Budapest Travel Guide

Tourist Guide
Budapest featuring interior views, heritage architecture and religious aspects

Budapest Travel Guide Video

From palaces along the Danube River to grand thermal spas, buzzing nightlife and one of the best tram rides in the world, Hungary’s capital offers a captivating holiday.

Stroll along the elegant boulevards of Budapest and it’s hard to know which majestic building to photograph next. Split in two by the Danube River, the city is decorated with art nouveau architecture and dotted with renowned museums and galleries. New blends with old in shopping districts such as pedestrian Váci Street with stylish boutiques and trendy cafés.

Time your trip with the warm weather of June to August to enjoy a range of exciting events including VeszprémFest for jazz and opera music.
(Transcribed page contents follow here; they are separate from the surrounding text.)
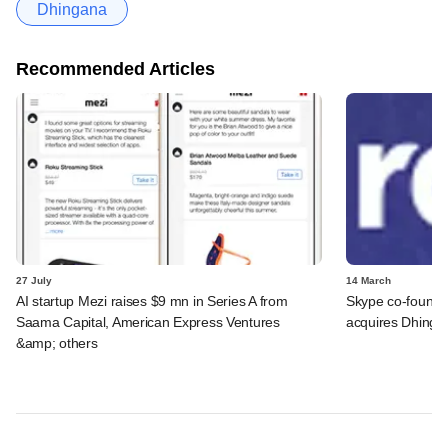
Dhingana
Recommended Articles
27 July
14 March
AI startup Mezi raises $9 mn in Series A from
Skype co-founde
Saama Capital, American Express Ventures
acquires Dhinga
&amp; others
Sample some of the country’s best wine at the Budapest Wine Festival in September and enjoy Hungarian sausages with mulled wine at atmospheric Christmas markets.

Things to do in Budapest

Take the funicular up to Castle Hill for sweeping views of the city and river. The historical Castle District, home to medieval monuments, museums and a fascinating system of underground tunnels and caves created by thermal springs. You’ll need plenty of time to discover the Buda Castle complex, which includes the Hungarian National Gallery, the National Széchényi Library, the Budapest History Museum and the Fisherman's Bastion.

Often called the City of Spas, Budapest’s medicinal thermal springs created a bathing culture that has lasted for more than 2,000 years. Visit the Széchenyi Thermal Bath in City Park to soak in outdoor and indoor pools framed by grand architecture or luxuriate in a Turkish bath environment at the 16th-century Rudas Thermal Bath.

Though Váci Street might be the most popular place for shopping, Budapest has no shortage of other districts for fabulous retail therapy. Falk Miksa Street is a joy for treasure hunters, with antiques stores and fine art galleries. Prestigious Andrássy Avenue is the city’s widest road and lined with high-end fashion stores between iconic landmarks. When it’s time to rest your feet, take a sightseeing boat tour down the Danube by day or night.

History and culture in Budapest

Residing in the Palace District, the Hungarian National Museum is the largest in the country and housed in a grand neoclassical building. Learn about Hungary’s history as you browse millions of items, including works of art and archaeological finds from the prehistoric period to now. Stroll around the gorgeous garden surrounding the museum, among statues and seating areas.

The spectacular Hungarian Parliament building is the city’s postcard-worthy photo op on the river. Take a guided tour to gaze at the golden staircase and enter the Dome Hall where the Crown of St Stephen is displayed. Visit the Basilica of St Stephen and you might recognise it as a backdrop for Hollywood movies. It was built across 50 years to 1905 and contains the mummified hand of the church’s patron.

With its European sculptures, Old Masters collection and the Esterházy Madonna by Raphael, the Museum of Fine Arts is home to extraordinary artworks. From here, walk to Heroes’ Square to see monumental statues of rulers and statesmen through history. For a unique look at the dark side of history, see the toppled communist-era statues of dictators, including Marx and Stalin, at Memento Park.

Dining and nightlife in Budapest

If trying traditional Hungarian goulash is on your to do list during your Budapest visit, you’ll have no trouble finding it on menus across the city’s thriving dining scene. But you can also sample a little bit of everything at the Great Market Hall, where restaurants serve stuffed cabbage and stalls sell fresh produce. The market hall is located in the neighbourhood of Ferencváros where trendy Ráday Street lives up to its gastronomic reputation with plenty of restaurants to choose from.

Another foodie and nightlife neighbourhood is the Jewish Quarter, an historically rich area with an array of modern bistros. Hop between “ruin bars”, named for venues that enlivened previously dilapidated buildings. There’s almost nothing more romantic than a dinner cruise on the Danube, many of which include live music and traditional folk shows. Dress up for a night out at the ballet or opera at the Hungarian State Opera House.

Getting around Budapest

Fly into Budapest Liszt Ferenc International Airport, which is a 30-minute drive from the city centre via taxis, buses and airport shuttles. Budapest’s public transport system is excellent, with metro, tram, bus and ferry services. However, it’s a walkable city and many attractions are easy to reach on foot from central hotels.

Car rentals and car sharing services are available. Take advantage of efficient trains to reach popular day trip destinations such as Visegrád castle town and the natural wonders of the Danube Bend.

Where to stay in Budapest

Buda Castle which includes a castle, a statue or sculpture and heritage architecture

Budapest City Centre

Known for its stunning cathedral, charming cafes and popular shops, there's plenty to explore in Budapest City Centre. Top attractions like Gellert Thermal Baths and Swimming Pool and Ferenc Deak Square are major draws. Catch the metro at Deak Ferenc ter Station or Deák Ferenc tér M Tram Stop to see more of the city.